Task instructions
I need an exact copy of the lines from the one containing "mo se procesan los datos de tus comentarios." through the end of the records, without any pictures.

Excerpted records

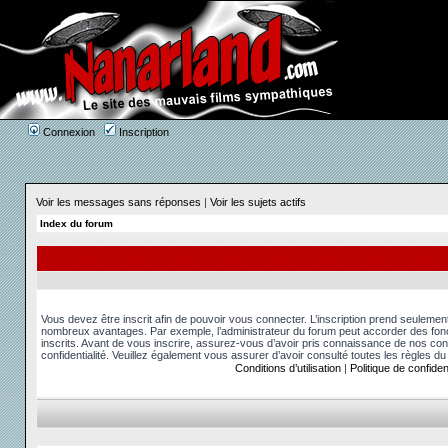
Connexion
Inscription
Voir les messages sans réponses
|
Voir les sujets actifs
Index du forum
Vous devez être inscrit afin de pouvoir vous connecter. L’inscription prend seuleme
nombreux avantages. Par exemple, l’administrateur du forum peut accorder des fonct
inscrits. Avant de vous inscrire, assurez-vous d’avoir pris connaissance de nos condit
confidentialité. Veuillez également vous assurer d’avoir consulté toutes les règles du
Conditions d’utilisation
|
Politique de confident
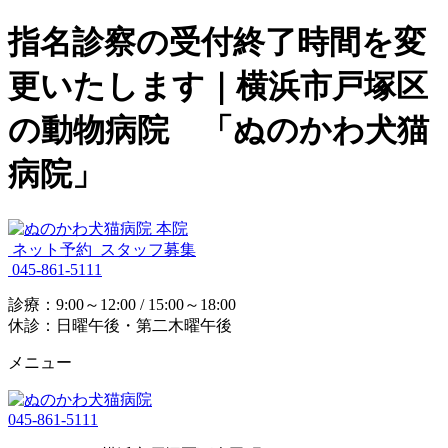
指名診察の受付終了時間を変
更いたします｜横浜市戸塚区
の動物病院 「ぬのかわ犬猫
病院」
ネット予約
スタッフ募集
045-861-5111
診療：9:00～12:00 / 15:00～18:00
休診：日曜午後・第二木曜午後
メニュー
045-861-5111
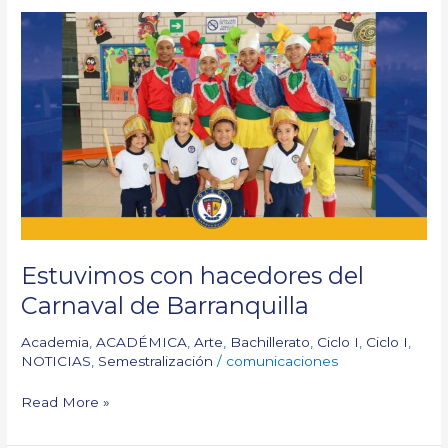
Estuvimos
con
hacedores
del
Carnaval
de
Barranquilla
Estuvimos con hacedores del
Carnaval de Barranquilla
Academia
,
ACADÉMICA
,
Arte
,
Bachillerato
,
Ciclo I
,
Ciclo I
,
NOTICIAS
,
Semestralización
/
comunicaciones
Read More »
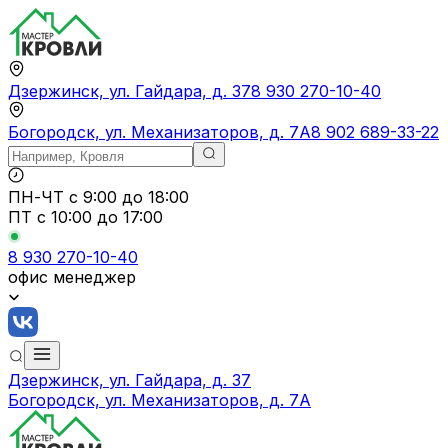
Дзержинск, ул. Гайдара, д. 37
8 930 270-10-40
Богородск, ул. Механизаторов, д. 7А
8 902 689-33-22
ПН-ЧТ
с 9:00 до 18:00
ПТ с
10:00 до 17:00
8 930 270-10-40
офис менеджер
Дзержинск, ул. Гайдара, д. 37
Богородск, ул. Механизаторов, д. 7А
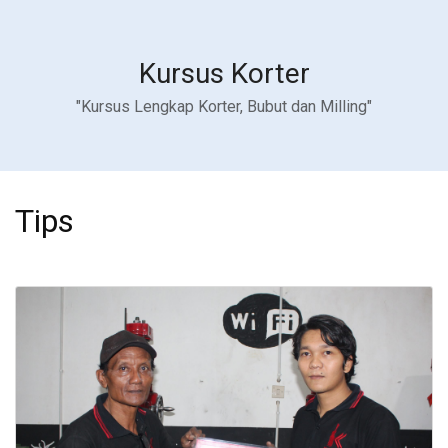
Kursus Korter
"Kursus Lengkap Korter, Bubut dan Milling"
Tips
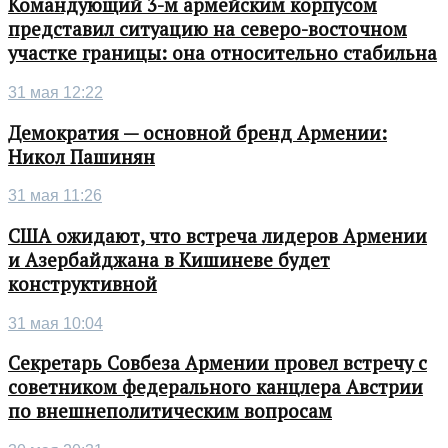
Командующий 3-м армейским корпусом
представил ситуацию на северо-восточном
участке границы: она относительно стабильна
31 мая 12:22
Демократия — основной бренд Армении:
Никол Пашинян
31 мая 11:26
США ожидают, что встреча лидеров Армении
и Азербайджана в Кишиневе будет
конструктивной
31 мая 10:04
Секретарь Совбеза Армении провел встречу с
советником федерального канцлера Австрии
по внешнеполитическим вопросам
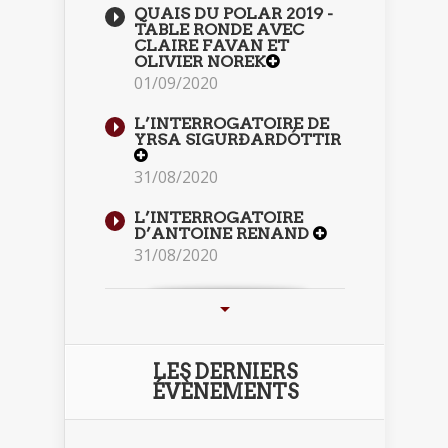
QUAIS DU POLAR 2019 -
TABLE RONDE AVEC
CLAIRE FAVAN ET
OLIVIER NOREK
01/09/2020
L’INTERROGATOIRE DE
YRSA SIGURÐARDÓTTIR
31/08/2020
L’INTERROGATOIRE
D’ANTOINE RENAND
31/08/2020
LES DERNIERS
ÉVÈNEMENTS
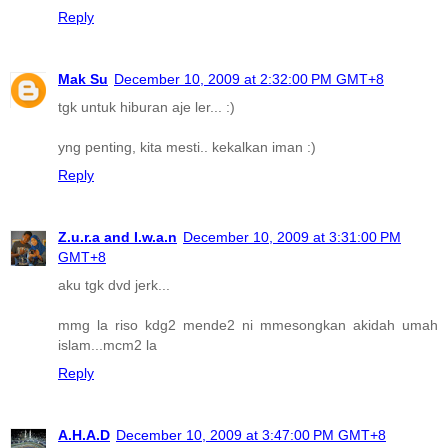
Reply
Mak Su
December 10, 2009 at 2:32:00 PM GMT+8
tgk untuk hiburan aje ler... :)
yng penting, kita mesti.. kekalkan iman :)
Reply
Z.u.r.a and I.w.a.n
December 10, 2009 at 3:31:00 PM
GMT+8
aku tgk dvd jerk...
mmg la riso kdg2 mende2 ni mmesongkan akidah umah
islam...mcm2 la
Reply
A.H.A.D
December 10, 2009 at 3:47:00 PM GMT+8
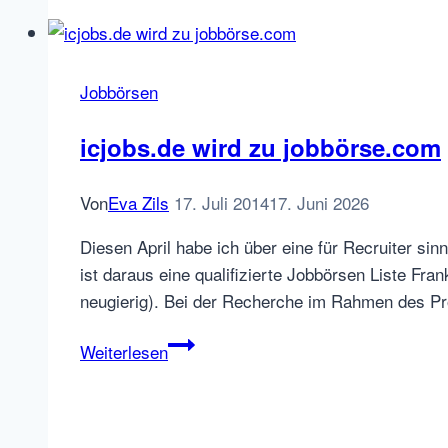
BranchOut
wird
für
die
Jobbörsen
Personalsuche
noch
icjobs.de wird zu jobbörse.com
interessanter
Von
Eva Zils
17. Juli 2014
17. Juni 2026
Diesen April habe ich über eine für Recruiter 
ist daraus eine qualifizierte Jobbörsen Liste Fr
neugierig). Bei der Recherche im Rahmen des Pro
icjobs.de
Weiterlesen
wird
zu
jobbörse.com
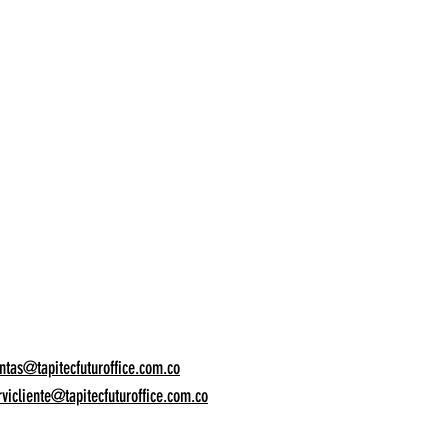
ntas@tapitecfuturoffice.com.co
rvicliente@tapitecfuturoffice.com.co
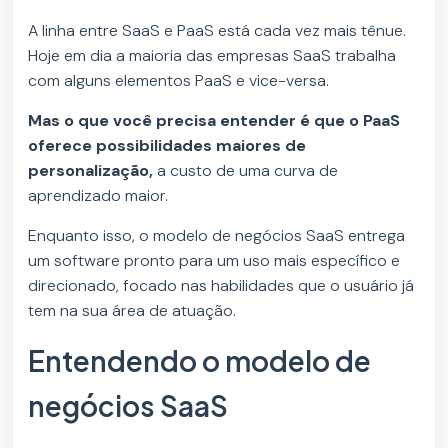
A linha entre SaaS e PaaS está cada vez mais tênue.
Hoje em dia a maioria das empresas SaaS trabalha
com alguns elementos PaaS e vice-versa.
Mas o que você precisa entender é que o PaaS
oferece possibilidades maiores de
personalização,
a custo de uma curva de
aprendizado maior.
Enquanto isso, o modelo de negócios SaaS entrega
um software pronto para um uso mais específico e
direcionado, focado nas habilidades que o usuário já
tem na sua área de atuação.
Entendendo o modelo de
negócios SaaS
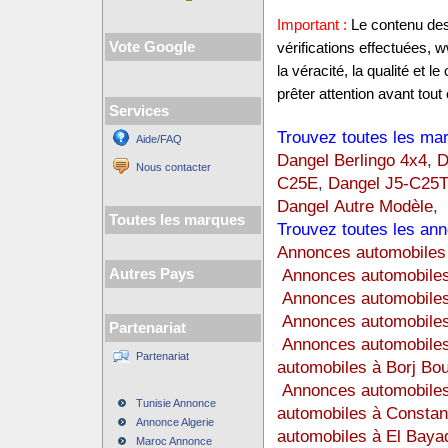
Important :
Le contenu des 
Vote Google
vérifications effectuées,
la véracité, la qualité et
prêter attention avant tout 
Services
Trouvez toutes les mar
Aide/FAQ
Dangel Berlingo 4x4
,
D
Nous contacter
C25E
,
Dangel J5-C25
Dangel Autre Modèle
,
Toutes les marques
Trouvez toutes les ann
Annonces automobiles 
Annonces automobiles
Autres Pays
Annonces automobile
Annonces automobiles
Partenariat
Annonces automobiles
Partenariat
automobiles à Borj Bou
Annonces automobiles
Tunisie Annonce
automobiles à Constan
Annonce Algerie
automobiles à El Baya
Maroc Annonce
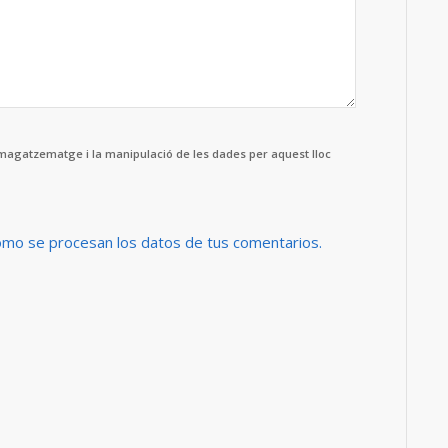
mmagatzematge i la manipulació de les dades per aquest lloc
mo se procesan los datos de tus comentarios.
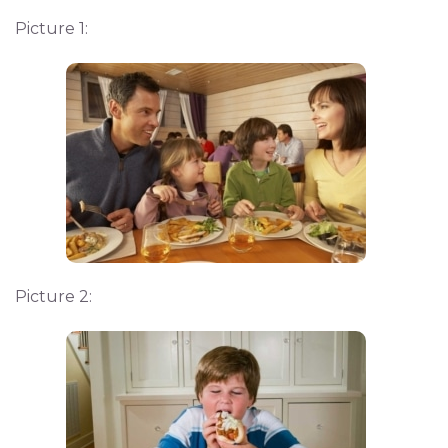
Picture 1:
Picture 2:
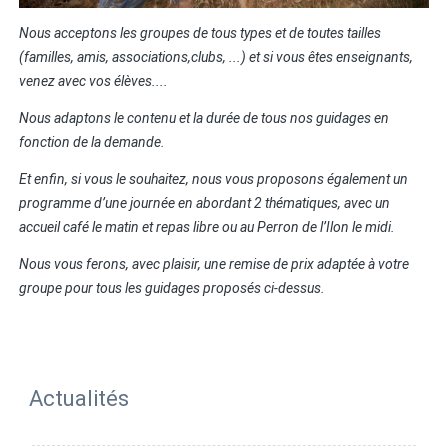
Nous acceptons les groupes de tous types et de toutes tailles
(familles, amis, associations,clubs, ...) et si vous êtes enseignants,
venez avec vos élèves....
Nous adaptons le contenu et la durée de tous nos guidages en
fonction de la demande.
Et enfin, si vous le souhaitez, nous vous proposons également un
programme d’une journée en abordant 2 thématiques, avec un
accueil café le matin et repas libre ou au Perron de l’Ilon le midi.
Nous vous ferons, avec plaisir, une remise de prix adaptée à votre
groupe pour tous les guidages proposés ci-dessus.
Actualités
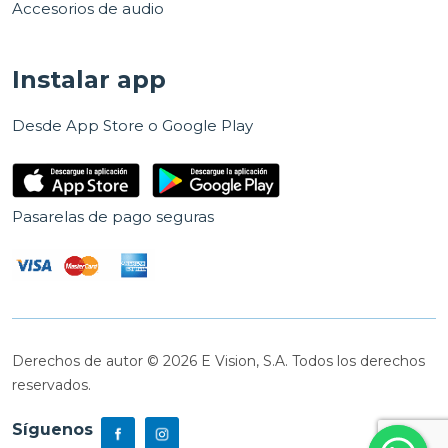
Accesorios de audio
Instalar app
Desde App Store o Google Play
Pasarelas de pago seguras
Derechos de autor © 2026 E Vision, S.A. Todos los derechos
reservados.
Síguenos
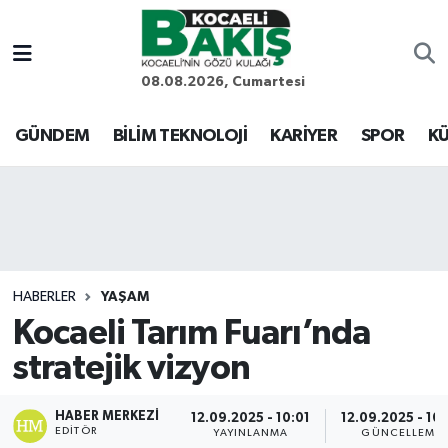
Kocaeli Nöbetçi Eczaneler
08.08.2026, Cumartesi
Kocaeli Hava Durumu
GÜNDEM
BİLİM TEKNOLOJİ
KARİYER
SPOR
KÜ
Kocaeli Trafik Yoğunluk Haritası
Süper Lig Puan Durumu ve Fikstür
Tüm Manşetler
HABERLER
YAŞAM
Kocaeli Tarım Fuarı’nda
Son Dakika Haberleri
stratejik vizyon
Haber Arşivi
HABER MERKEZI
12.09.2025 - 10:01
12.09.2025 - 10
EDITÖR
YAYINLANMA
GÜNCELLEME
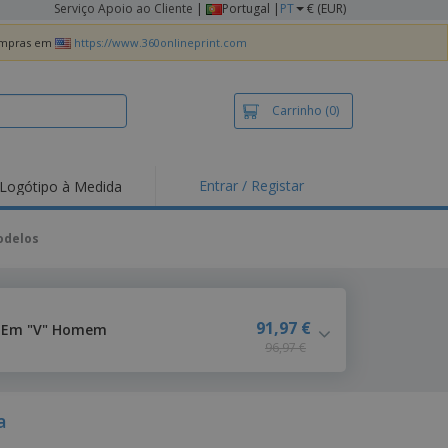
Serviço Apoio ao Cliente
|
Portugal |
PT
€ (EUR)
compras em
https://www.360onlineprint.com
Carrinho
(0)
Entrar / Registar
Logótipo à Medida
taques e
moções
odelos
irts e Pólos
dados
idades ao Ar Livre
91,97 €
e Em "V" Homem
96,97 €
alhar de casa
xas de Expedição
ndas
sonalizadas
a
dutos ecológicos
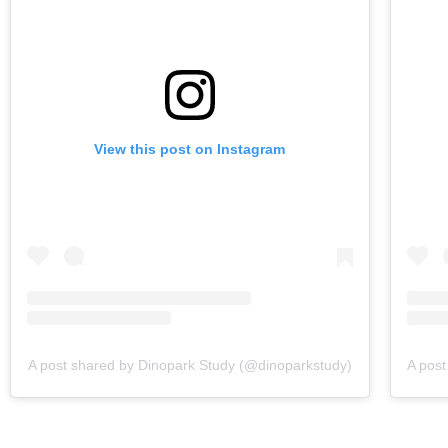
View this post on Instagram
A post shared by Dinopark Study (@dinoparkstudy)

Task result
mo se procesan los datos de tus comentarios.
Picture 1:
Picture 2:
Nous acceptons les groupes de tous types et de toutes tailles
(familles, amis, associations,clubs, ...) et si vous êtes enseignants,
venez avec vos élèves....
Nous adaptons le contenu et la durée de tous nos guidages en
fonction de la demande.
Et enfin, si vous le souhaitez, nous vous proposons également un
programme d’une journée en abordant 2 thématiques, avec un
accueil café le matin et repas libre ou au Perron de l’Ilon le midi.
Nous vous ferons, avec plaisir, une remise de prix adaptée à votre
groupe pour tous les guidages proposés ci-dessus.
Actualités
Accesorios de audio
Instalar app
Desde App Store o Google Play
Pasarelas de pago seguras
Derechos de autor © 2026 E Vision, S.A. Todos los derechos
reservados.
Síguenos
Kocaeli Nöbetçi Eczaneler
08.08.2026, Cumartesi
Kocaeli Hava Durumu
GÜNDEM
BİLİM TEKNOLOJİ
KARİYER
SPOR
KÜ
Kocaeli Trafik Yoğunluk Haritası
Süper Lig Puan Durumu ve Fikstür
Tüm Manşetler
HABERLER
YAŞAM
Kocaeli Tarım Fuarı’nda
Son Dakika Haberleri
stratejik vizyon
Haber Arşivi
HABER MERKEZI
12.09.2025 - 10:01
12.09.2025 - 10
EDITÖR
YAYINLANMA
GÜNCELLEME
Serviço Apoio ao Cliente
|
Portugal |
PT
€ (EUR)
compras em
https://www.360onlineprint.com
Carrinho
(0)
Entrar / Registar
Logótipo à Medida
taques e
moções
odelos
irts e Pólos
dados
idades ao Ar Livre
91,97 €
e Em "V" Homem
96,97 €
alhar de casa
xas de Expedição
ndas
sonalizadas
a
dutos ecológicos
View this post on Instagram
A post shared by Dinopark Study (@dinoparkstudy)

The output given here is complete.